We here use Fisher’s method, since it simplifies the following demonstration. See Choosing a combining method as to how this affects our results and their interpretation.

Checking the result

Let’s convince ourselves that the result of combine is actually correct. To this end, we first implement the statistic of Fisher’s method (as used by SciPy) for combining Mann–Whitney U tests. Note how the result agrees with that of applying combine_pvalues above:

def fisher_statistic(dataset):
	pvalues = [ mannwhitneyu(C,T,alternative="less").pvalue for C,T in dataset ]
	return -2*np.sum(np.log(pvalues))

data_statistic = fisher_statistic(data)
print(data_statistic)
# 27.447712265267114

Next, we implement a function that samples analogous datasets corresponding to our null hypothesis (surrogates). (Since we only care about the order of samples, we do not have to recreate the magnitude of values.)

rng = np.random.default_rng()
def null_sample(data):
	return [
		( rng.random(len(C)), rng.random(len(T)) )
		for C,T in data
	]

Finally, we sample n=10000 times from our null model and estimate the p value by comparing the values of Fisher’s statistic for the null model and the original data.

n = 10000
null_statistic = [ fisher_statistic(null_sample(data)) for _ in range(n) ]
count = np.sum( null_statistic >= data_statistic )
p_from_simulation = (count+1)/(n+1)
print(p_from_simulation)
# 0.0016998300169983002

This confirms the low p value we obtained with combine above and that the p values obtained with the other methods were too high. You may note that, although this value is low, it is not within the confidence interval of the result of combine from above. The reason for this is that n and thus count is low (in the above, count is just 16). Thus, the p value estimate from the null model is subject to much higher fluctuations than that of combine. Obtaining a precision comparable to combine would require an excessive amount of time.

Once more with weights

So far, we have treated the p values for each sub-dataset equally. However, the different sub-datasets differ considerably in size and thus meaningfulness, e.g., the first contains seven data points while the last only contains two. We can account for this by weighting the sub-datasets with their degrees of freedom (number of samples minus one), which are stored with the test results for this purpose:

print( combine(ctrs,method="fisher",weights="dof") )
# Combined_P_Value(pvalue=0.0011117998888200112, std=1.0537855099673787e-05)

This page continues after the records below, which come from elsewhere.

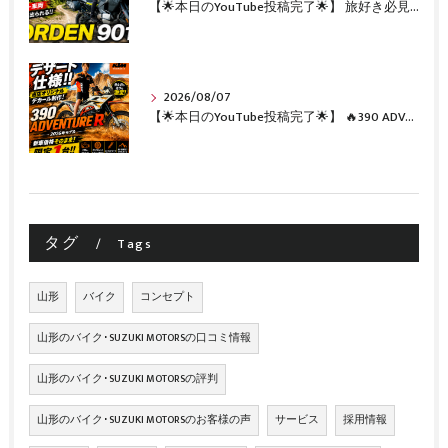
【🌟本日のYouTube投稿完了🌟】 旅好き必見🔥!!カスタム満載の極上中古車！ 「NORDEN 901」が入荷いたしました✨【Husqvarna Motorcycles山形】
2026/08/07
【🌟本日のYouTube投稿完了🌟】 🔥390 ADVENTURE R × KTM山形 オリジナルデカール仕様誕生🔥
タグ
Tags
山形
バイク
コンセプト
山形のバイク･SUZUKI MOTORSの口コミ情報
山形のバイク･SUZUKI MOTORSの評判
山形のバイク･SUZUKI MOTORSのお客様の声
サービス
採用情報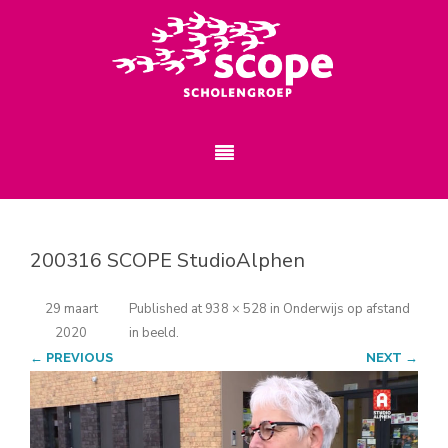
200316 SCOPE StudioAlphen
29 maart
Published
at
938 × 528
in
Onderwijs op afstand
2020
in beeld
.
← PREVIOUS
NEXT →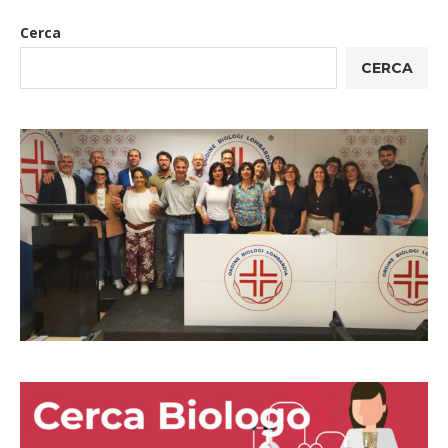
Cerca
CERCA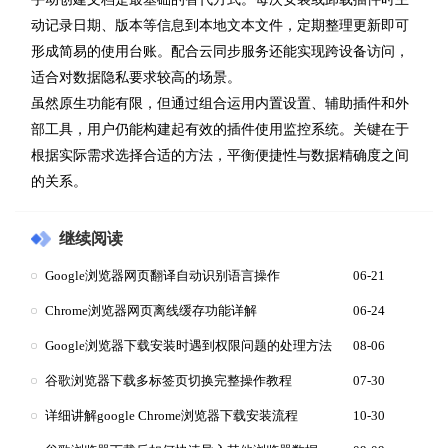
动记录日期、版本等信息到本地文本文件，定期整理更新即可
形成简易的使用台账。配合云同步服务还能实现跨设备访问，
适合对数据隐私要求较高的场景。
虽然原生功能有限，但通过组合运用内置设置、辅助插件和外
部工具，用户仍能构建起有效的插件使用监控系统。关键在于
根据实际需求选择合适的方法，平衡便捷性与数据精确度之间
的关系。
继续阅读
Google浏览器网页翻译自动识别语言操作
06-21
Chrome浏览器网页离线缓存功能详解
06-24
Google浏览器下载安装时遇到权限问题的处理方法
08-06
谷歌浏览器下载多标签页切换完整操作教程
07-30
详细讲解google Chrome浏览器下载安装流程
10-30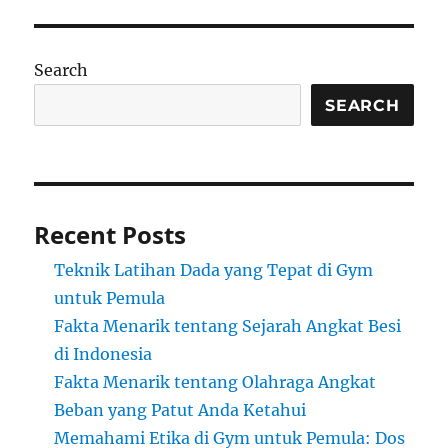
Search
SEARCH
Recent Posts
Teknik Latihan Dada yang Tepat di Gym
untuk Pemula
Fakta Menarik tentang Sejarah Angkat Besi
di Indonesia
Fakta Menarik tentang Olahraga Angkat
Beban yang Patut Anda Ketahui
Memahami Etika di Gym untuk Pemula: Dos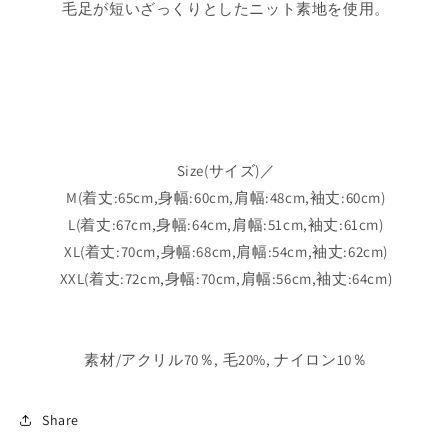
毛足が短いざっくりとしたニット素地を使用。
デ
デ
ィ
ィ
ッ
ッ
ク
ク
ニ
ニ
ッ
ッ
ト
ト
Size(サイズ)／
セ
セ
M(着丈:65cm,身幅:60cm,肩幅:48cm,袖丈:60cm)
ー
ー
L(着丈:67cm,身幅:64cm,肩幅:51cm,袖丈:61cm)
タ
タ
XL(着丈:70cm,身幅:68cm,肩幅:54cm,袖丈:62cm)
ー
ー
XXL(着丈:72cm,身幅:70cm,肩幅:56cm,袖丈:64cm)
の
の
数
数
量
量
を
を
素材/アクリル70％, 毛20%, ナイロン10％
減
増
ら
や
Share
す
す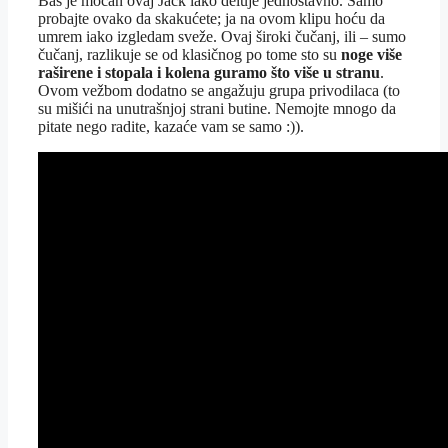
Baš je moćan ovaj Jack iako deluje jednostavno. Samo
probajte ovako da skakućete; ja na ovom klipu hoću da
umrem iako izgledam sveže. Ovaj široki čučanj, ili – sumo
čučanj, razlikuje se od klasičnog po tome sto su
noge više
raširene i stopala i kolena guramo što više u stranu
.
Ovom vežbom dodatno se angažuju grupa privodilaca (to
su mišići na unutrašnjoj strani butine. Nemojte mnogo da
pitate nego radite, kazaće vam se samo :)).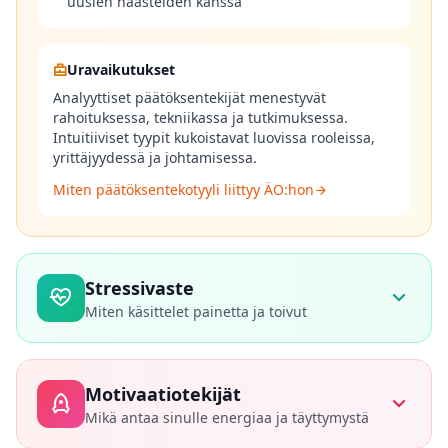
uusien haasteiden kanssa
t
E
v
i
Uravaikutukset
d
e
Analyyttiset päätöksentekijät menestyvät
n
rahoituksessa, tekniikassa ja tutkimuksessa.
c
Intuitiiviset tyypit kukoistavat luovissa rooleissa,
e
-
yrittäjyydessä ja johtamisessa.
b
a
Miten päätöksentekotyyli liittyy ÄO:hon
s
e
d
c
o
g
Stressivaste
n
Miten käsittelet painetta ja toivut
i
t
i
v
Mitä mittaamme
e
Motivaatiotekijät
Stressilaukaisimet
:
Mitkä tilanteet aktivoivat
t
e
stressivasteesi
Mikä antaa sinulle energiaa ja täyttymystä
s
Selviytymismekanismit
:
Miten luonnollisesti
t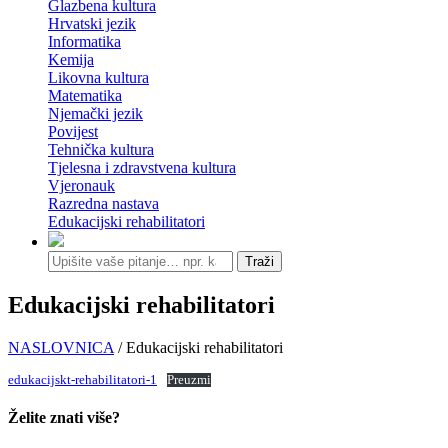
Glazbena kultura
Hrvatski jezik
Informatika
Kemija
Likovna kultura
Matematika
Njemački jezik
Povijest
Tehnička kultura
Tjelesna i zdravstvena kultura
Vjeronauk
Razredna nastava
Edukacijski rehabilitatori
Traži
Edukacijski rehabilitatori
NASLOVNICA
/ Edukacijski rehabilitatori
edukacijskt-rehabilitatori-1
Preuzmi
Želite znati više?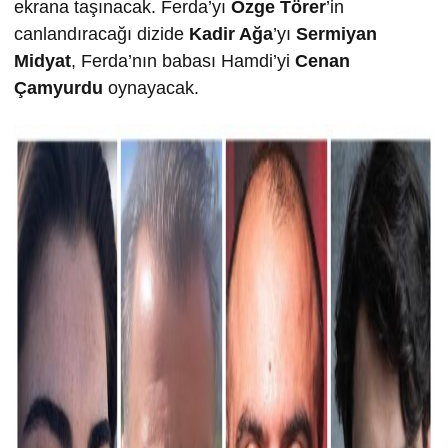
ekrana taşınacak. Ferda’yı
Özge Törer
’in
canlandıracağı dizide
Kadir Ağa
’yı
Sermiyan
Midyat
, Ferda’nın babası Hamdi’yi
Cenan
Çamyurdu
oynayacak.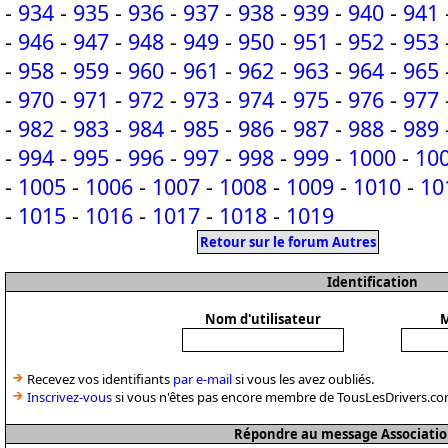
-
934
-
935
-
936
-
937
-
938
-
939
-
940
-
941
-
946
-
947
-
948
-
949
-
950
-
951
-
952
-
953
-
958
-
959
-
960
-
961
-
962
-
963
-
964
-
965
-
970
-
971
-
972
-
973
-
974
-
975
-
976
-
977
-
982
-
983
-
984
-
985
-
986
-
987
-
988
-
989
-
994
-
995
-
996
-
997
-
998
-
999
-
1000
-
10
-
1005
-
1006
-
1007
-
1008
-
1009
-
1010
-
10
-
1015
-
1016
-
1017
-
1018
-
1019
Retour sur le forum Autres
Identification
Nom d'utilisateur
M
Recevez vos identifiants
par e-mail
si vous les avez oubliés.
Inscrivez-vous
si vous n'êtes pas encore membre de TousLesDrivers.co
Répondre au message Associatio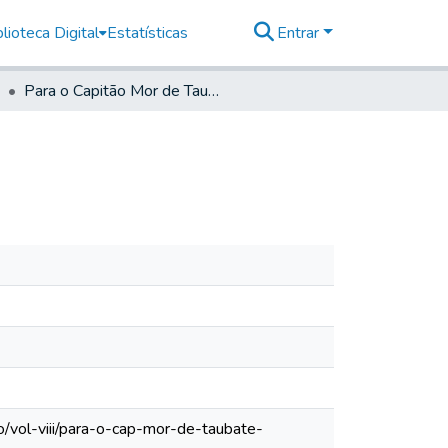
lioteca Digital
Estatísticas
Entrar
Para o Capitão Mor de Taubaté
o/vol-viii/para-o-cap-mor-de-taubate-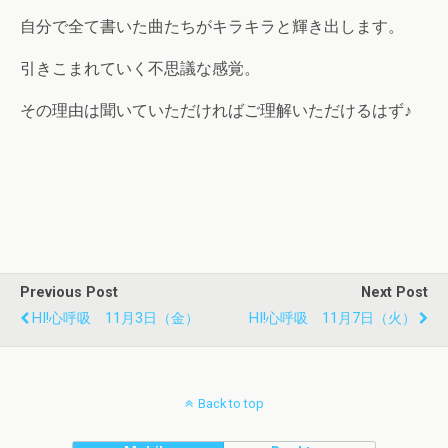
自分で全て書いた曲たちがキラキラと輝き出します。
引きこまれていく不思議な感覚。
その理由は聞いていただければご理解いただけるはず♪
Previous Post
Next Post
HI!心呼吸 11月3日（金）
HI!心呼吸 11月7日（火）
Back to top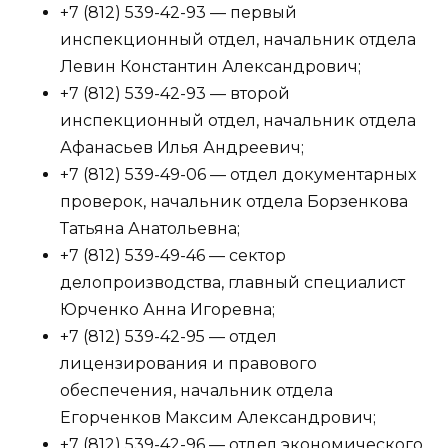
+7 (812) 539-42-93 — первый
инспекционный отдел, начальник отдела
Левин Константин Александрович;
+7 (812) 539-42-93 — второй
инспекционный отдел, начальник отдела
Афанасьев Илья Андреевич;
+7 (812) 539-49-06 — отдел документарных
проверок, начальник отдела Борзенкова
Татьяна Анатольевна;
+7 (812) 539-49-46 — сектор
делопроизводства, главный специалист
Юрченко Анна Игоревна;
+7 (812) 539-42-95 — отдел
лицензирования и правового
обеспечения, начальник отдела
Егорченков Максим Александрович;
+7 (812) 539-42-96 — отдел экономического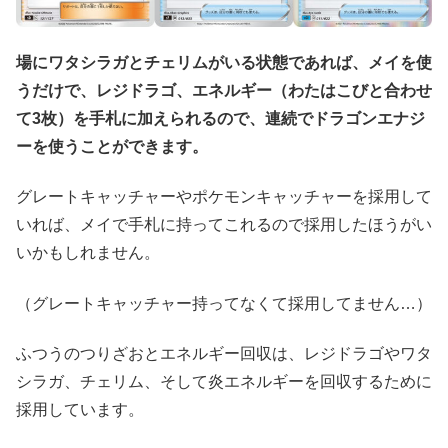
場にワタシラガとチェリムがいる状態であれば、メイを使
うだけで、レジドラゴ、エネルギー（わたはこびと合わせ
て3枚）を手札に加えられるので、連続でドラゴンエナジ
ーを使うことができます。
グレートキャッチャーやポケモンキャッチャーを採用して
いれば、メイで手札に持ってこれるので採用したほうがい
いかもしれません。
（グレートキャッチャー持ってなくて採用してません…）
ふつうのつりざおとエネルギー回収は、レジドラゴやワタ
シラガ、チェリム、そして炎エネルギーを回収するために
採用しています。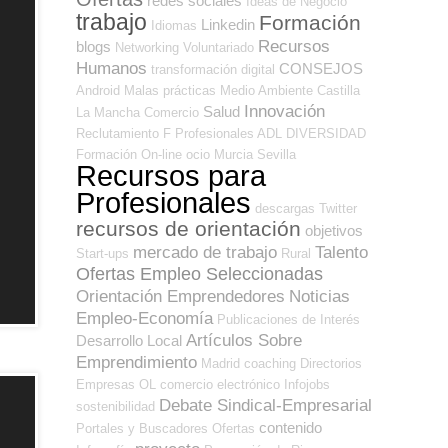
redes sociales
Ideas de Negocio
trabajo
Formación
Linkedin
Idiomas
Recursos
blogs
Networking
Voluntariado
Humanos
CONSEJOS
transformación digital
Android
Malas prácticas
Medio Ambiente
Castilla
Innovación
Salud
La Mancha
Comercio
Reclutamiento
F Profesionales ADL
DIVERSIDAD
Formación On-line
ocio
Murcia
Sevilla
Recursos para
Profesionales
descargas
Twitter
recursos de orientación
objetivos
mercado de trabajo
Talento
Start-ups
Rural
Ofertas Empleo Seleccionadas
Orientación Emprendedores
Noticias
Empleo-Economía
Publicaciones de Interés
Artículos Sobre
Desarrollo Local
Emprendimiento
Madrid
coaching
Directorios
Empresas OL
comercio electrónico
Infojobs
Debate Sindical-Empresarial
sostenibilidad
contenido
Portales y Buscadores Ofertas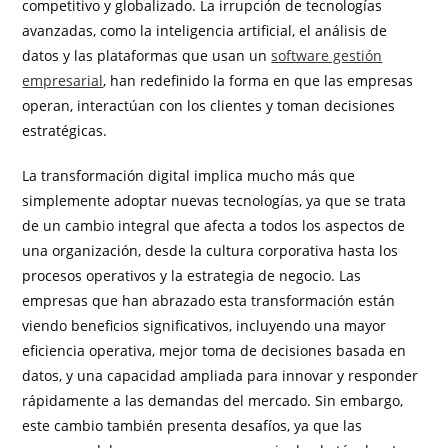
competitivo y globalizado. La irrupción de tecnologías
avanzadas, como la inteligencia artificial, el análisis de
datos y las plataformas que usan un
software gestión
empresarial
, han redefinido la forma en que las empresas
operan, interactúan con los clientes y toman decisiones
estratégicas.
La transformación digital implica mucho más que
simplemente adoptar nuevas tecnologías, ya que se trata
de un cambio integral que afecta a todos los aspectos de
una organización, desde la cultura corporativa hasta los
procesos operativos y la estrategia de negocio. Las
empresas que han abrazado esta transformación están
viendo beneficios significativos, incluyendo una mayor
eficiencia operativa, mejor toma de decisiones basada en
datos, y una capacidad ampliada para innovar y responder
rápidamente a las demandas del mercado. Sin embargo,
este cambio también presenta desafíos, ya que las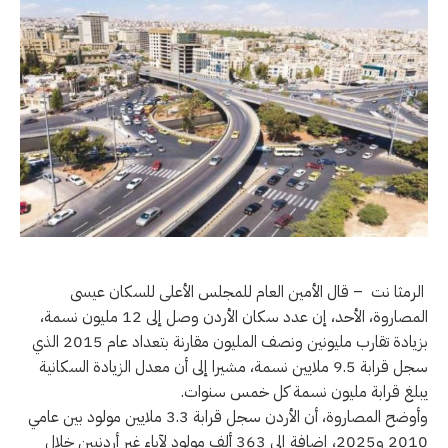
الرمثا نت – قال الأمين العام للمجلس الأعلى للسكان عيسى
المصاروة، الأحد، إن عدد سكان الأردن وصل إلى 12 مليون نسمة،
بزيادة تقارب مليونين ونصف المليون مقارنة بتعداد عام 2015 الذي
سجل قرابة 9.5 ملايين نسمة، مشيرا إلى أن معدل الزيادة السكانية
يبلغ قرابة مليون نسمة كل خمس سنوات.
وأوضح المصاروة، أن الأردن سجل قرابة 3.3 ملايين مولود بين عامي
2010 و2025، إضافة إلى 363 ألف مولود لآباء غير أردنيين خلال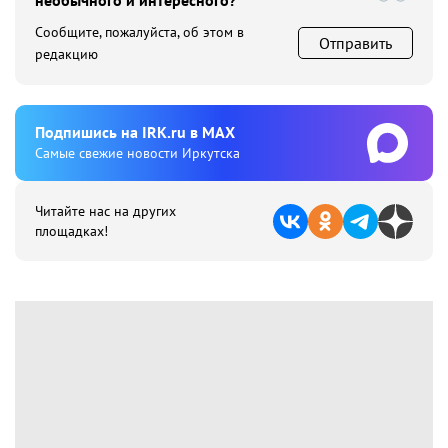
необычного и интересного?
Сообщите, пожалуйста, об этом в
Отправить
редакцию
Подпишиcь на IRK.ru в MAX
Cамые свежие новости Иркутска
Читайте нас на других
площадках!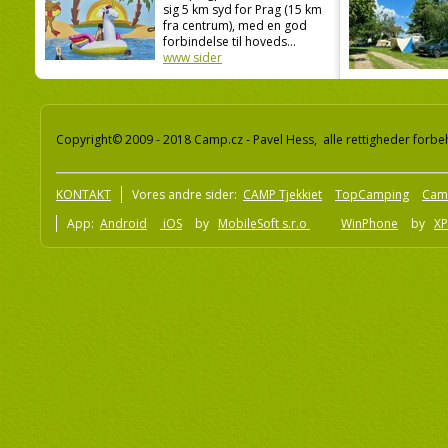
sig 5 km syd for Prag (15 km
fra centrum), med en god
forbindelse til hoveds...
www sider
Copyright© 2009 - 2018 Camp.cz - Pavel Hess, alle rettigheder forbe
KONTAKT
Vores andre sider:
CAMP Tjekkiet
TopCamping
Cam
App:
Android
iOS
by
MobileSoft s.r.o
WinPhone
by
XP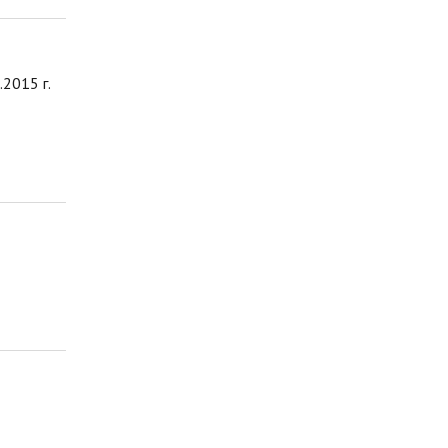
2015 г.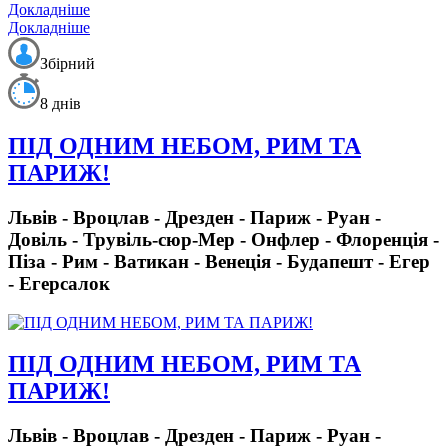
Докладніше
Докладніше
Збірний
8 днів
ПІД ОДНИМ НЕБОМ, РИМ ТА
ПАРИЖ!
Львів - Вроцлав - Дрезден - Париж - Руан -
Довіль - Трувіль-сюр-Мер - Онфлер - Флоренція -
Піза - Рим - Ватикан - Венеція - Будапешт - Егер
- Егерсалок
ПІД ОДНИМ НЕБОМ, РИМ ТА
ПАРИЖ!
Львів - Вроцлав - Дрезден - Париж - Руан -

And like above, we can check this result by comparing to an explicit, computationally expensive simulation of the null hypothesis:

def weighted_fisher_statistic(dataset,weights):
	pvalues = [ mannwhitneyu(C,T,alternative="less").pvalue for C,T in dataset ]
	return -2*weights.dot(np.log(pvalues))

weights = np.array([len(C)+len(T)-1 for C,T in data])
weighted_data_statistic = weighted_fisher_statistic(data,weights)
weighted_null_statistic = [
		weighted_fisher_statistic(null_sample(data),weights)
		for _ in range(n)
	]
weighted_count = np.sum( weighted_null_statistic >= weighted_data_statistic )
weighted_p_from_simulation = (weighted_count+1)/(n+1)
print(weighted_p_from_simulation)
# 0.0010998900109989002

Implementing your own test

If you want to analyse a given dataset with a test that this module does not provide, you need to determine two things:

• The p value of the test applied to your dataset.

• A list of all possible p values that you test can yield for datasets with the same sample size(s).

You can use these as arguments of CTR’s default constructor.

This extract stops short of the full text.